#### Available data
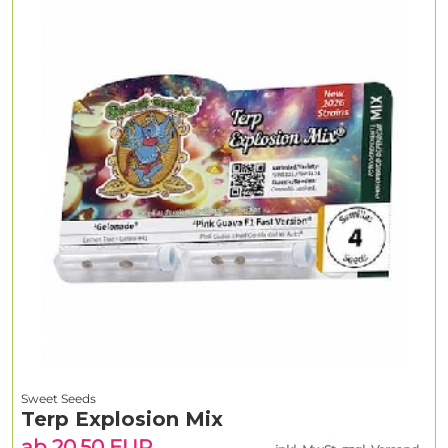
Sweet Seeds
Terp Explosion Mix
ab 20.50 EUR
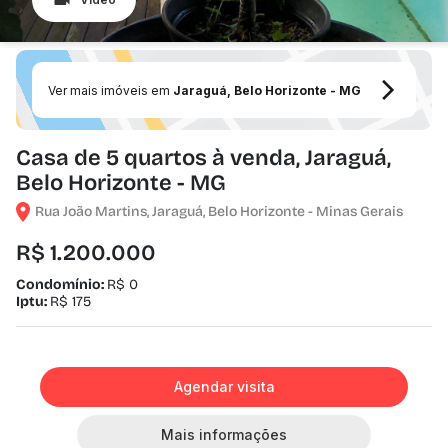
Ver mais imóveis em
Jaraguá, Belo Horizonte - MG
Casa de 5 quartos à venda, Jaraguá,
Belo Horizonte - MG
Rua João Martins, Jaraguá, Belo Horizonte - Minas Gerais
R$ 1.200.000
Condomínio:
R$ 0
Iptu:
R$ 175
Agendar visita
Mais informações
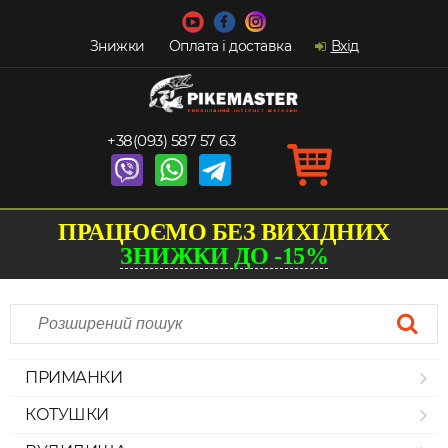
Знижки
Оплата і доставка
Вхід
+38(093) 587 57 63
ПРАЦЮЄМО БЕЗ ВИХІДНИХ
ЗНИЖКИ ДО -15%
ПРИМАНКИ
КОТУШКИ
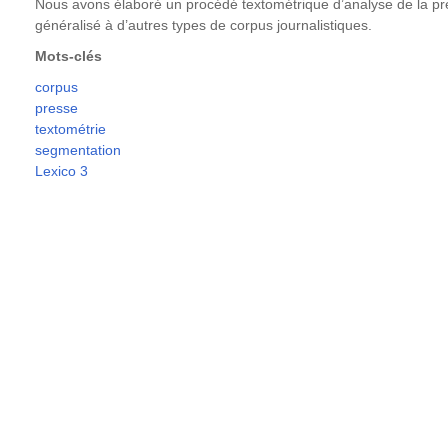
Nous avons élaboré un procédé textométrique d’analyse de la pre
généralisé à d’autres types de corpus journalistiques.
Mots-clés
corpus
presse
textométrie
segmentation
Lexico 3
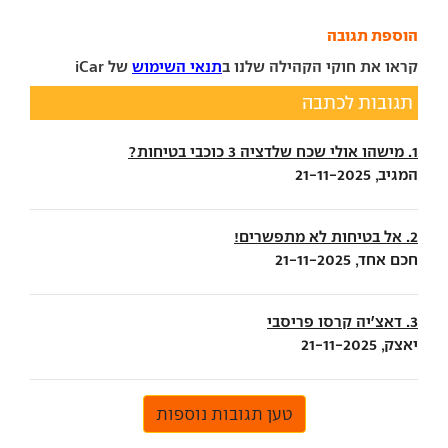
הוספת תגובה
קראו את חוקי הקהילה שלנו ב
תנאי השימוש
של iCar
תגובות לכתבה
1. מישהו אולי שכח שלדציה 3 כוכבי בטיחות?
המגיב, 21-11-2025
2. אל בטיחות לא מתפשרים!
חכם אחד, 21-11-2025
3. דאצ'יה קרסו פריסבי
יאצק, 21-11-2025
טען תגובות נוספות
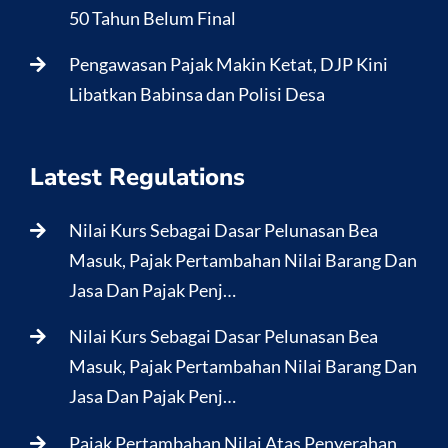
50 Tahun Belum Final
Pengawasan Pajak Makin Ketat, DJP Kini
Libatkan Babinsa dan Polisi Desa
Latest Regulations
Nilai Kurs Sebagai Dasar Pelunasan Bea
Masuk, Pajak Pertambahan Nilai Barang Dan
Jasa Dan Pajak Penj…
Nilai Kurs Sebagai Dasar Pelunasan Bea
Masuk, Pajak Pertambahan Nilai Barang Dan
Jasa Dan Pajak Penj…
Pajak Pertambahan Nilai Atas Penyerahan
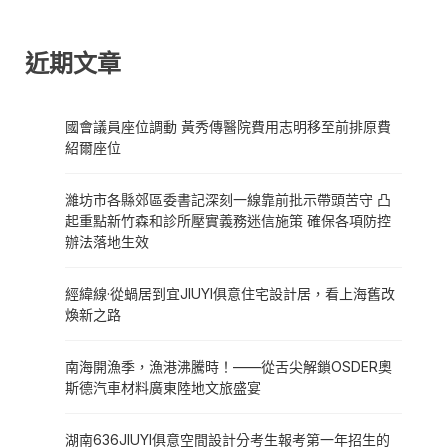
近期文章
國會議員座位調動 黃秀傳醫院費用志明移至前排原費
紹爾座位
濰坊市各縣郊區委書記深刻一線靠前批示帶頭苦守 凸
起重點新竹森和診所壓實義務迷信施策 確保各項防控
辦法落地生效
經緯線·從蝸居到宜JIUYI俱意住宅設計居，看上海舊改
煥新之路
南海開漁季，漁港沸騰時！——從舌尖解鎖OSDER奧
斯德汽車材料廣東陸地文旅盛宴
湖南636JIUYI俱意空間設計分考生報考第一年招生的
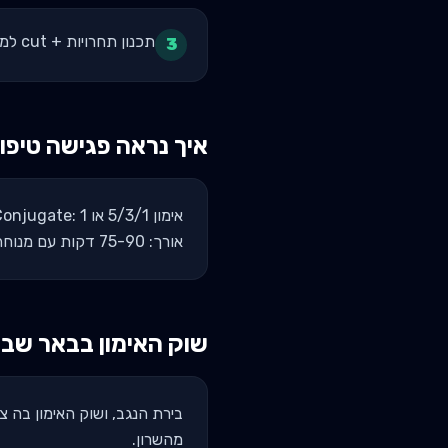
תכנון תחרויות + cut למשקל - הרבה מעבר ל"כמה משקל אני מרים"
3
איך נראה פגישה טיפו
אורך: 75-90 דקות עם מנוחה ארוכה.
שוק האימון ב
באר שב
מהשרון.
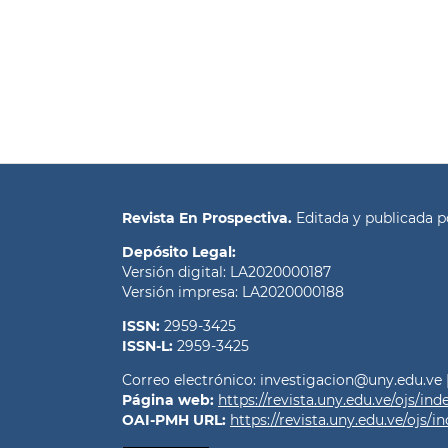
Revista En Prospectiva.
Editada y publicada 
Depósito Legal:
Versión digital: LA2020000187
Versión impresa: LA2020000188
ISSN:
2959-3425
ISSN-L:
2959-3425
Correo electrónico: investigacion@uny.edu.ve | 
Página web:
https://revista.uny.edu.ve/ojs/in
OAI-PMH URL:
https://revista.uny.edu.ve/ojs/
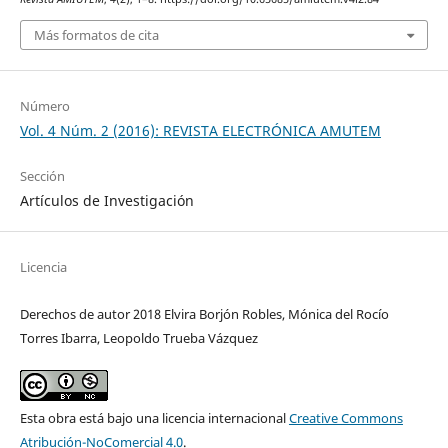
Más formatos de cita
Número
Vol. 4 Núm. 2 (2016): REVISTA ELECTRÓNICA AMUTEM
Sección
Artículos de Investigación
Licencia
Derechos de autor 2018 Elvira Borjón Robles, Mónica del Rocío
Torres Ibarra, Leopoldo Trueba Vázquez
Esta obra está bajo una licencia internacional
Creative Commons
Atribución-NoComercial 4.0
.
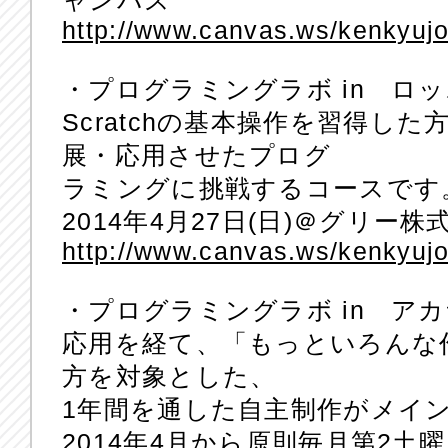
ャンパス
http://www.canvas.ws/kenkyuj
・プログラミングラボ in ロッポ
Scratchの基本操作を習得し
展・応用させたプログ
ラミングに挑戦するコースです
2014年4月27日(日)＠グリー
http://www.canvas.ws/kenkyuj
・プログラミングラボ in ア
応用を経て、「もっといろんな
方を対象とした、
1年間を通した自主制作がメイ
2014年4月から原則毎月第2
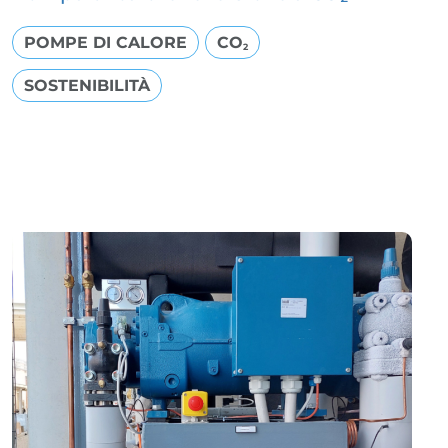
POMPE DI CALORE
CO
2
SOSTENIBILITÀ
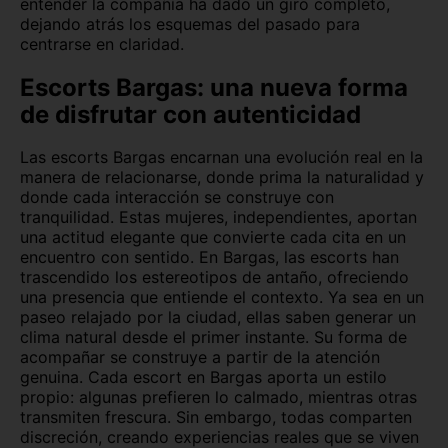
entender la compañía ha dado un giro completo,
dejando atrás los esquemas del pasado para
Valladolid capital
Vitoria
centrarse en claridad.
Zamora capital
Zaragoza capital
Escorts Bargas: una nueva forma
de disfrutar con autenticidad
Las escorts Bargas encarnan una evolución real en la
manera de relacionarse, donde prima la naturalidad y
donde cada interacción se construye con
tranquilidad. Estas mujeres, independientes, aportan
una actitud elegante que convierte cada cita en un
encuentro con sentido.
En Bargas, las escorts han
trascendido los estereotipos de antaño, ofreciendo
una presencia que entiende el contexto. Ya sea en un
paseo relajado por la ciudad, ellas saben generar un
clima natural desde el primer instante. Su forma de
acompañar se construye a partir de la atención
genuina.
Cada escort en Bargas aporta un estilo
propio: algunas prefieren lo calmado, mientras otras
transmiten frescura. Sin embargo, todas comparten
discreción, creando experiencias reales que se viven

#### Your objective
For every line in the listing above that holds "Bargas", add one to a tally, and give that tally alone.

#### Result
4